POE (...and the museum of lost arts)

  • Type: event
  • Location: Harvestworks, 596 Broadway, #602, New York, New York, 10012, US
  • Starts: Mar 9 2012 at 7:00PM
  • outbound link ↱
You are invited to a 5.1 surround sound focus screening of POE […and the museum of lost arts] at Harvestworks Media Arts Center. Reception precedes and Q&A follows with members of the cast and crew. This event is free but donations of any size are still being accepted at the USA Projects. Join our community and help us finish this project! Seating is limited, admission by reservation only (no walk ins) RSVP to email [ [email protected]] with the names in your party, and contact phone number.

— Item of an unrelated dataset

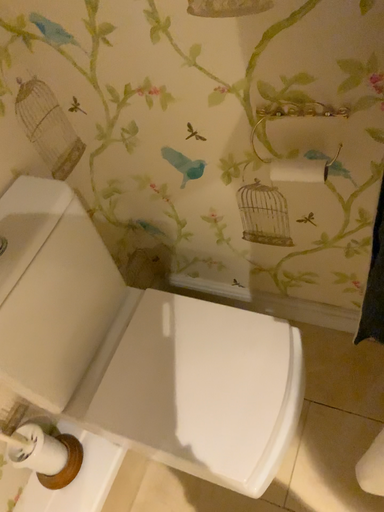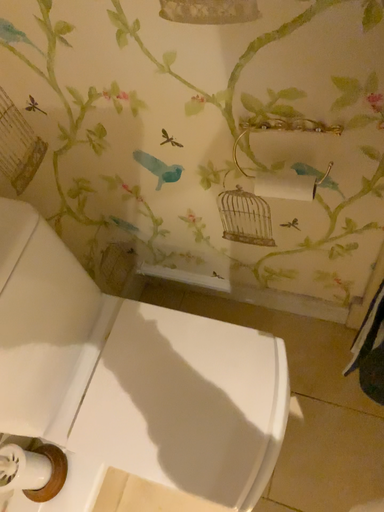 Question: How did the camera likely rotate when shooting the video?

Choices:
 (A) rotated downward
 (B) rotated upward

Answer: (A)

www.elisekermani.com/poe.html

About the project:

POE […and the museum of lost arts] is part fiction, part historical, and part documentary.
An experimental performance film, a collaboration between more than 30 artists from New York's downtown dance, music and film scene directed by MiShinnah Production's Artistic Director, Elise Kermani.
Filmed at various locations in New York State including the deteriorating Bannerman Castle on the Hudson River, Brooklyn's Litchfield Manor, the Poe Cottage in the Bronx and Lower Manhattan's 3LD Art and Technology.
A fictional, time-traveling Charles Baudelaire recites Edgar Allan Poe's biography in his own words in a theater remodeled after the 19th century Barnum Museum lecture hall. Baudelaire is assisted by Techne, who guides him in his lecture.
The cinematic audience is the final layer in a 'film within films' in this performance art piece.
The POE Project expresses a regret at loss of the physical, the loss of film, of live performance, of acoustic sound, and foreshadows our ultimate merge with the digital medium.

Credits:

The all-star cast includes Rinde Eckert (Charles Baudelaire), Theo Bleckmann (Edgar Allan Poe) and Pamela Z (Techne-goddess of invention). These stellar singer/performers were joined by puppeteer/dancers Luis Tentindo (Roderick/Stage Hand) and Laurel Tentindo (Eliza and Virginia Poe). The music was written and performed by the above singers and Elise Kermani (electronics) in collaboration with instrumentalists Kevin James (trombone), David First (guitar) and Tom Chiu (violin). Other important collaborators include: Stefanie Koseff (video design), Barbara Kilpatrick (still photography), Melli Hoppe (unit director), Ivaylo Getov (cinematography), Solomon Weisbard (lighting), Alex Smolowe (editor), Natasha Kermani (director of post production), and Nashwa Zaman (sound editing), Vlad Kucherov (color) and Paul Geluso (sound mastering). Amelia Saul is our design manager.

Elise Kermani - Biography

Independent intermedia and sound artist Elise Kermani has presented her work nationally and internationally at venues such as The Kitchen, P.S. 122, Roulette, DiverseWorks, Cleveland Performance Art Festival, Los Angeles Contemporary Exhibitions, Randolph St. Gallery, Texas Gallery, and festivals in Europe including Turning Sounds in Warsaw, Poland,Fraunkulterfestival in Regensberg, Germany and Hor-Fest in Stainach, Austria. Kermani has composed several scores for choreographer Vicky Shick including Undoing (2003) and Repair (2005), Plum House (2007), Glimpse (2009) andNot Entirely Herself (2011) - traveling and performing in Budapest in 2009 and Dublin in 2010. In addition to writing scores for dance Kermani has also created several audio designs for visual artist Barbara Kilpatrick including Venus Hum, a DVD installation which was installed at the New Arts Program Exhibition in March, 2006, and Keep Sake at the Acram Opera House, in August, 2008. She has also created sound scores for Austrian visual artist Evelin Stermitz including Blue House (2009), Silence (2010) and Into the Mirror (2011). In the 1990's she could be seen performing her solo multimedia work Private Eye/Public Hand (1993), Artem(Is) Rising (1993); and singing with the avant pop ensemble Trousers. Her 2008 film/theatre project JOCASTA (www.elisekermani.com/jocasta.html) is a modern retelling of the Oedipus Cycle filmed on location in an abandoned barn in upstate New York and will screen at the AGON international meeting of archeological film in Athens, Greece in May, 2012. Kermani received her PhD in media philosophy from the European Graduate School in 2007 and her book Sonic Soma:Sound, Body and the Origin of the Alphabet, published by Atropos Press in 2009, is available on amazon.com.